# Problem statement:
If a line in the listing carries the word "حقائب", return a copy of that line.

# Material for this exercise:
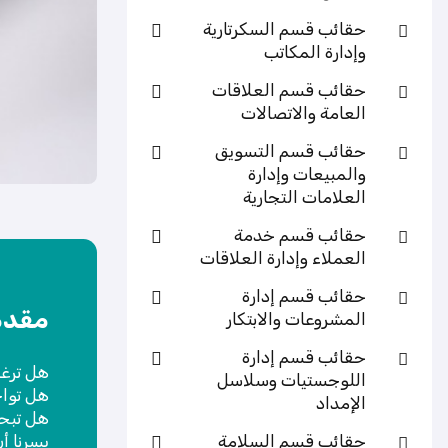
حقائب قسم السكرتارية
وإدارة المكاتب
حقائب قسم العلاقات
العامة والاتصالات
حقائب قسم التسويق
والمبيعات وإدارة
العلامات التجارية
حقائب قسم خدمة
العملاء وإدارة العلاقات
حقائب قسم إدارة
مقدم
المشروعات والابتكار
حقائب قسم إدارة
هل ترغ
اللوجستيات وسلاسل
هل تواج
الإمداد
هل تبح
حقائب قسم السلامة
يسرنا أن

# Response:
حقائب قسم السكرتارية
حقائب قسم العلاقات
حقائب قسم التسويق
حقائب قسم خدمة
حقائب قسم إدارة
حقائب قسم إدارة
حقائب قسم السلامة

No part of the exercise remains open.